Charles Edward now removed his hand, and turned away his head for some seconds.
At last he arose suddenly from his chair, and with an effort that seemed to show he was struggling for the mastery over his own emotions, said, ‘Is it your own choice to be a priest, Gerald?’
‘No; far from it. I ‘d rather be a herd on the Campagna! You surely know little of the life of the convent, Signor Conte, or you had not asked me that question.’
Far from taking offence at the boy’s boldness, the Prince smiled good-naturedly at the energy of his reply.
‘Is it the stillness, the seclusion that you dislike?’ asked he, evidently wanting the youth to speak of himself and of his temperament.

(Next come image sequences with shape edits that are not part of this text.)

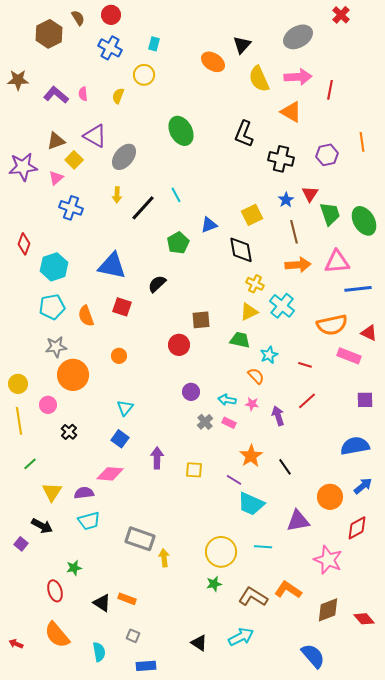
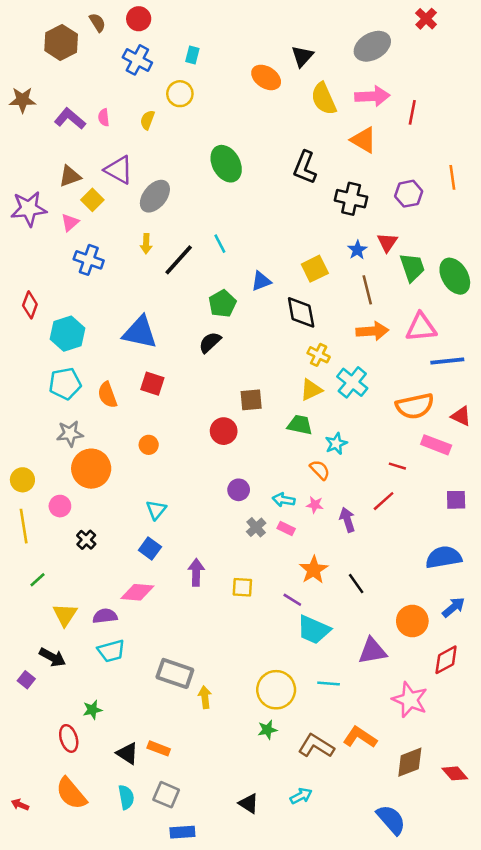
black semicircle: (157, 284) -> (210, 342), moved
red line: (305, 365) -> (397, 466), moved
gray square: (133, 636) -> (166, 795), size x1.5
cyan arrow: (241, 637) -> (301, 796), size x0.7
cyan semicircle: (99, 652) -> (126, 797), moved

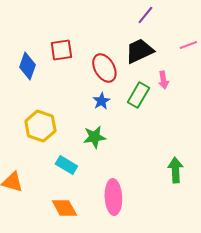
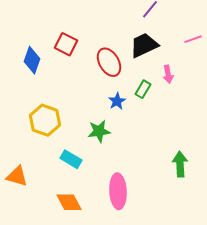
red square: (61, 50) -> (66, 44), turned 35
green rectangle: (138, 95) -> (143, 89), size x0.7
blue star: (101, 101) -> (117, 101), moved

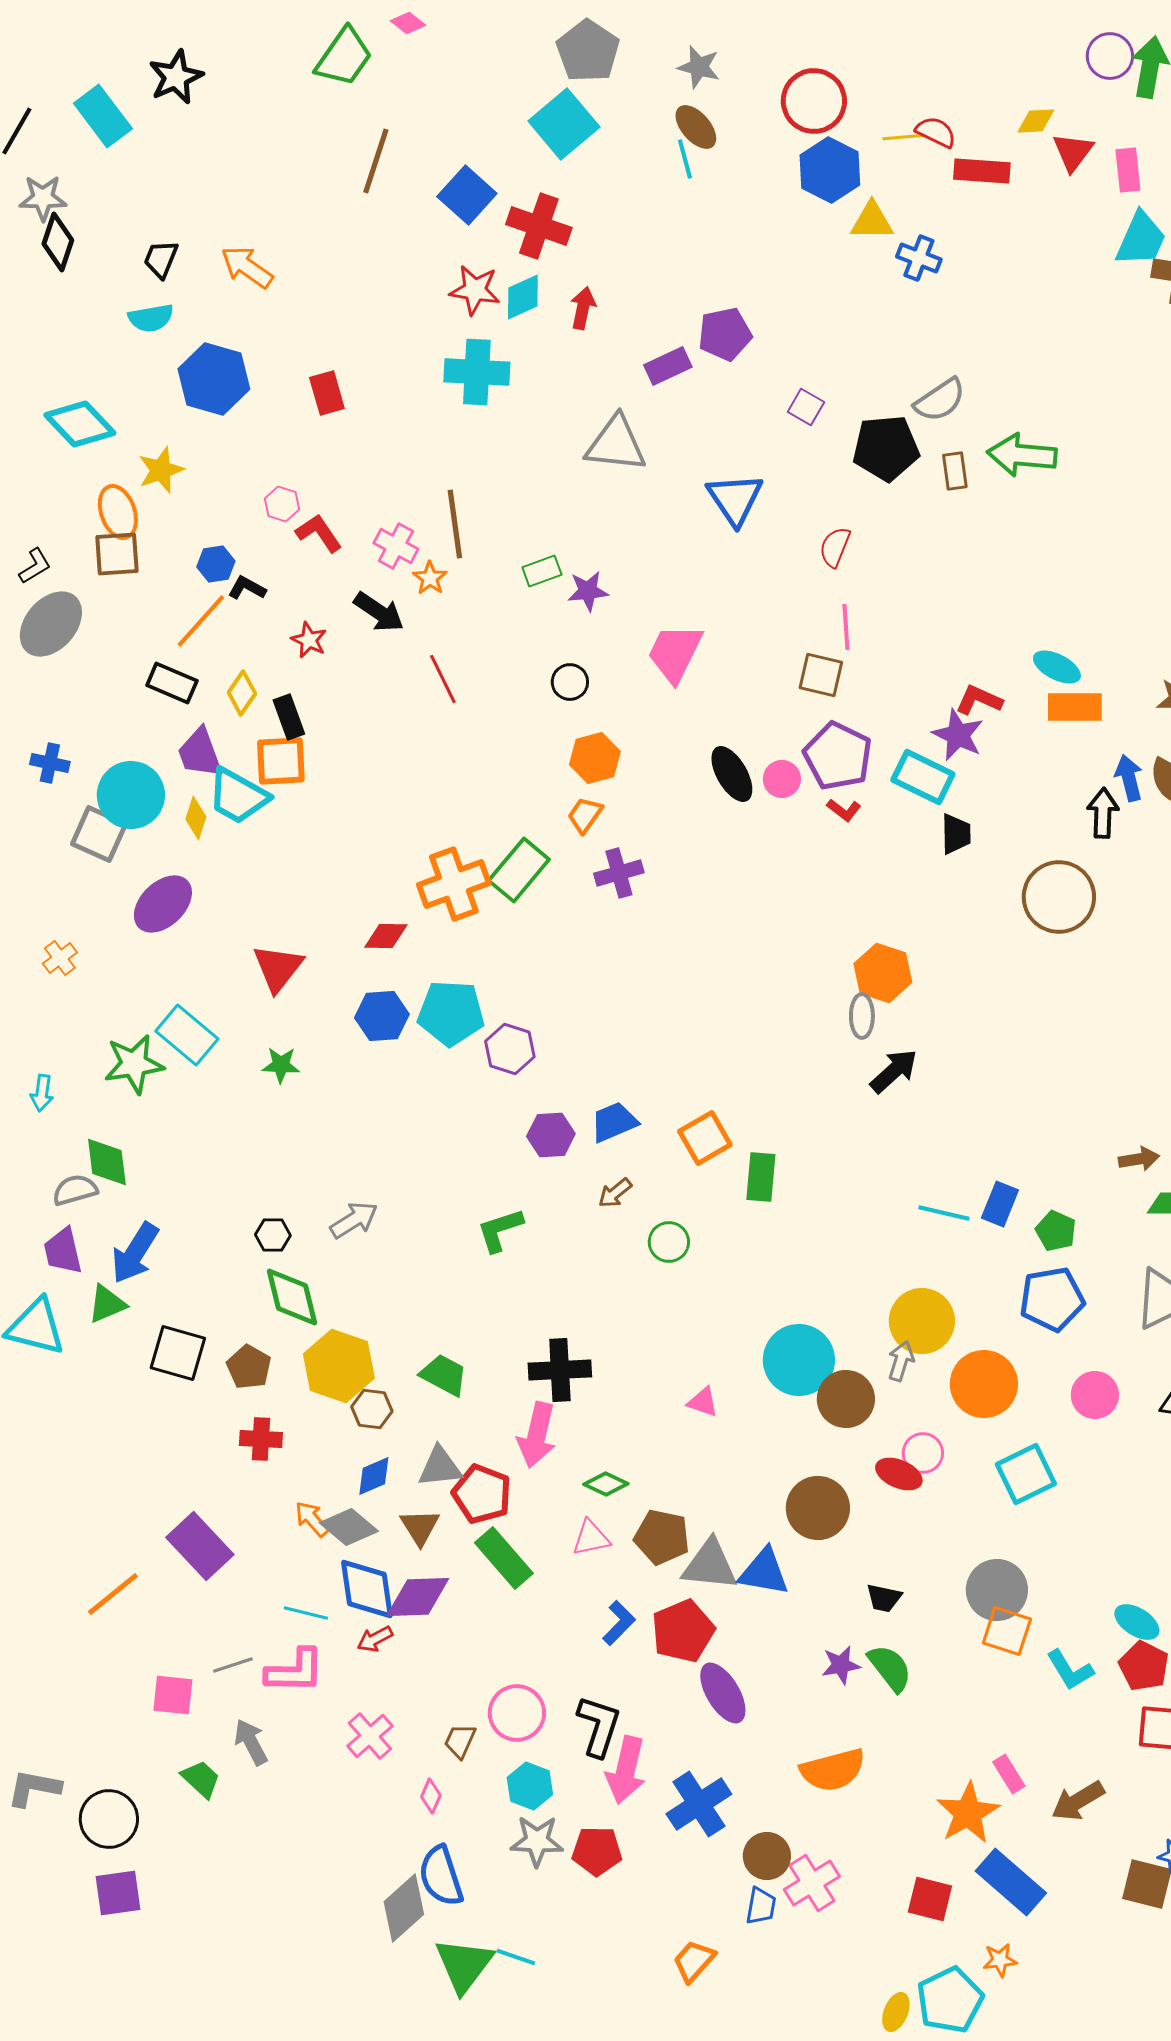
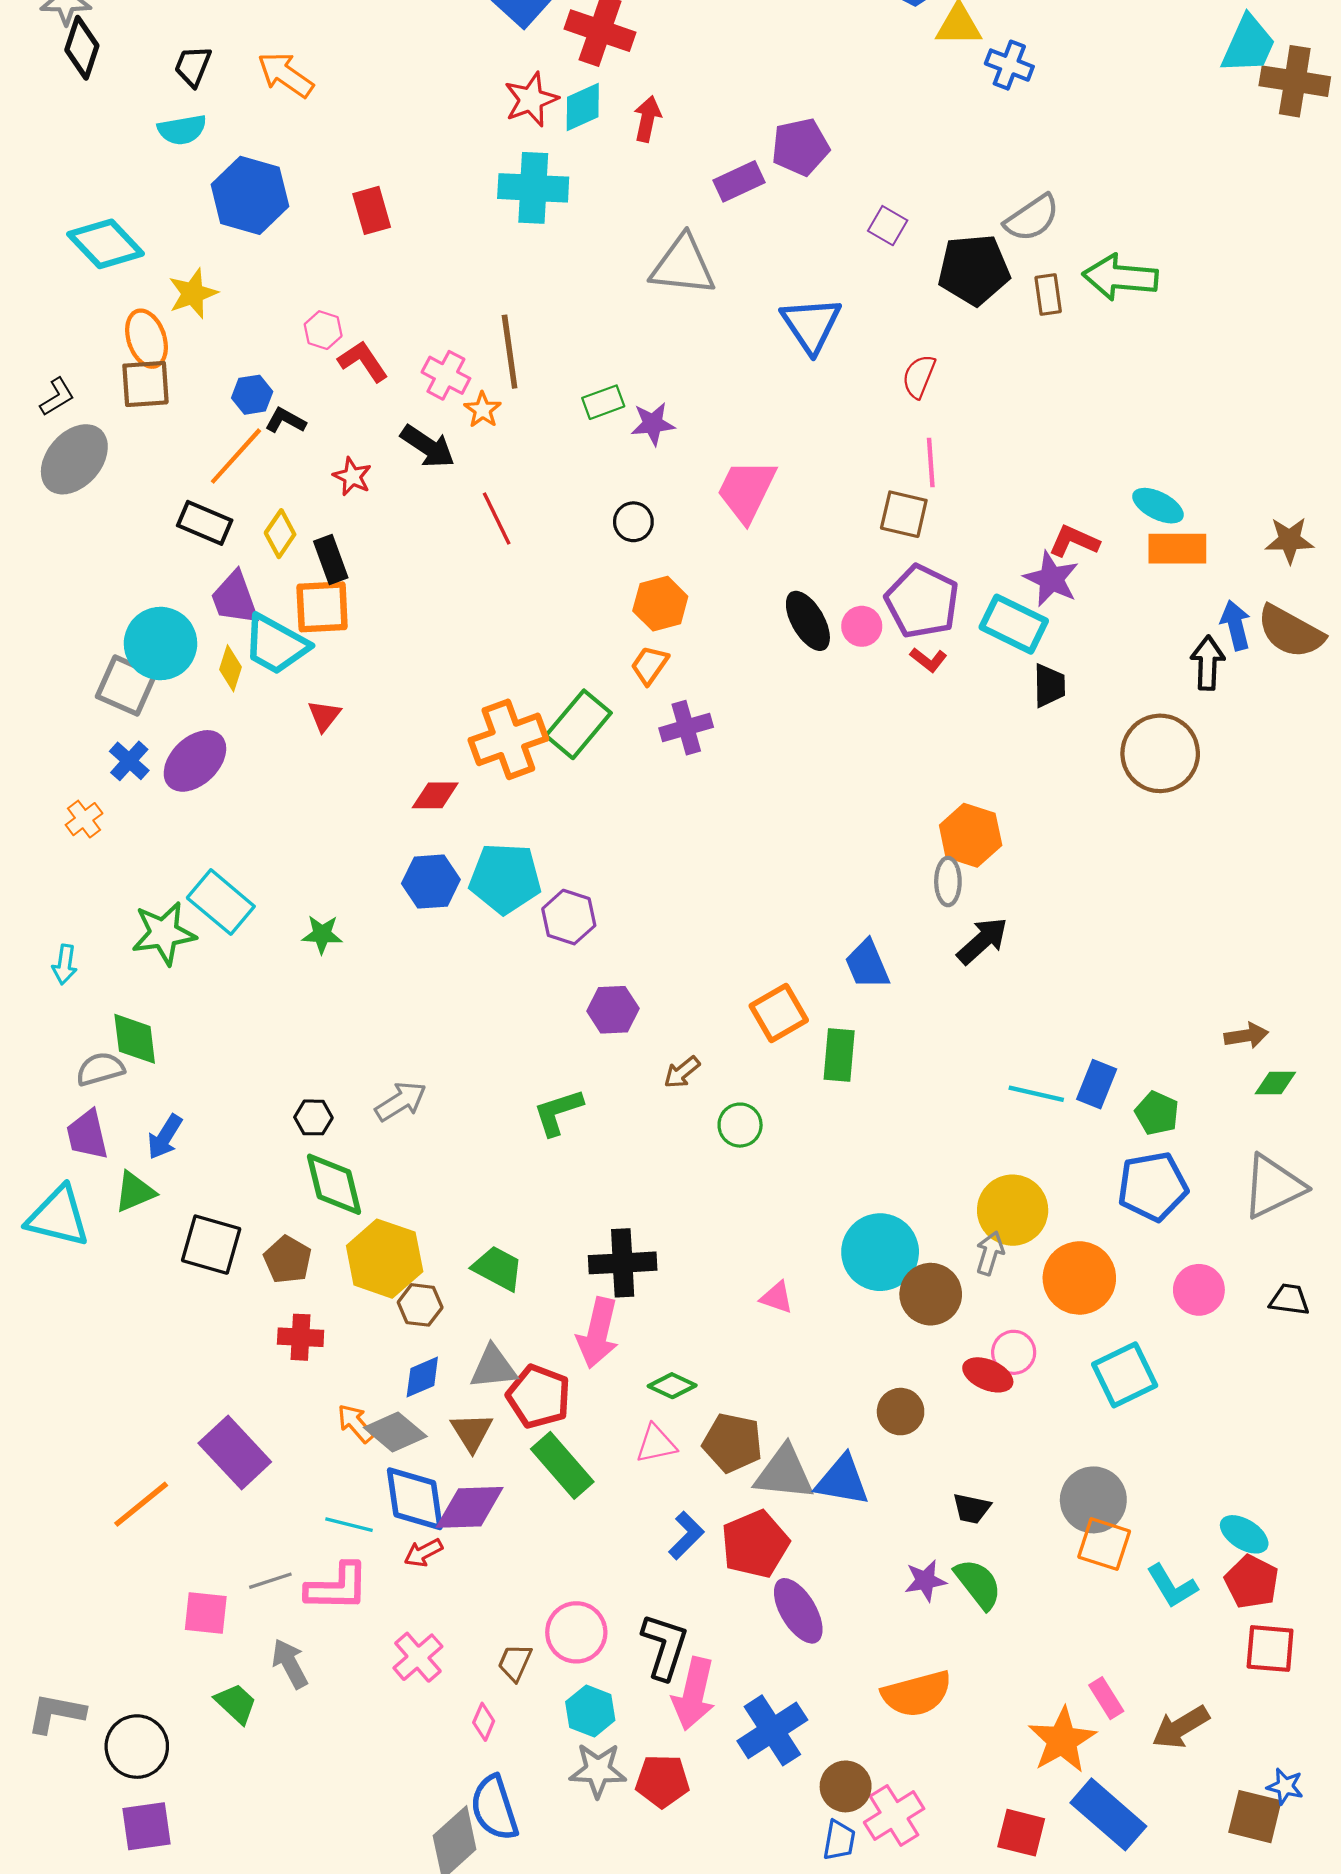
red star: (475, 290) -> (531, 100), turned -30
blue cross: (50, 763) -> (129, 761), moved, turned 30
red triangle: (278, 968) -> (324, 716), moved, size x0.6
blue trapezoid: (614, 1122) -> (867, 965), moved, turned -90
blue arrow: (135, 1253) -> (165, 1137), size x0.7
brown circle: (818, 1508) -> (901, 1412), size x0.7

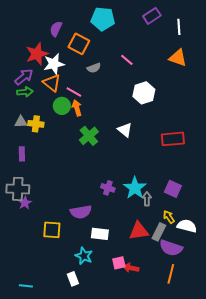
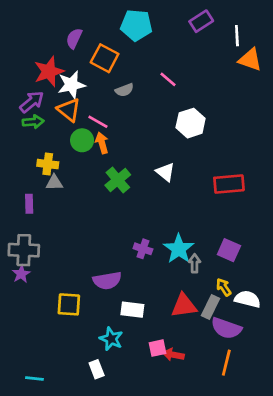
orange triangle: (178, 58) -> (250, 60), moved
gray triangle: (21, 122) -> (54, 183), moved
purple star: (25, 203) -> (21, 274), moved

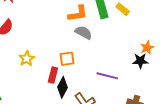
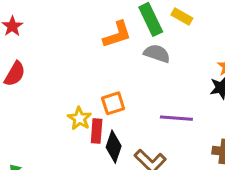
gray semicircle: (83, 32) -> (157, 53), moved
yellow star: (27, 59) -> (80, 118), moved

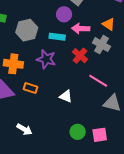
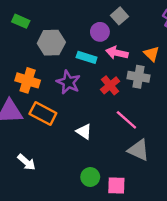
gray cross: (101, 45) -> (139, 77), turned -30
orange rectangle: (30, 88) -> (43, 114), size x1.5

‘No, it is not that,’ said Gerald thoughtfully. ‘The quiet, peaceful hours, when we are left to what they call meditation, are the best of it. Then one is free to range where he will, in fancy. I ‘ve had as many adventures, thus, as any fortune-seeker of the Arabian Nights. What lands have I not visited! what bold things have I not achieved! ay, and day after day, taken up the same dream where I had left it last, carrying on its fortunes, till the actual work of life seemed the illusion, and this, the dream-world, the true one.’
‘So that, after all, this same existence has its pleasures, Gerald?’
‘The pleasures are in forgetting it! ignoring that your whole life is a falsehood! They make me kneel at confession to tell my thoughts, while well I know that, for the least blamable of them, I shall be scourged. They oblige me to say that I hate everything that gives a charm to life, and cherish as blessings all that can darken and sadden it. Well, I swear the lie, and they are satisfied! And why are they satisfied? – because out of this corrupt heart, debased by years of treachery and falsehood, they have created the being that they want to serve them.’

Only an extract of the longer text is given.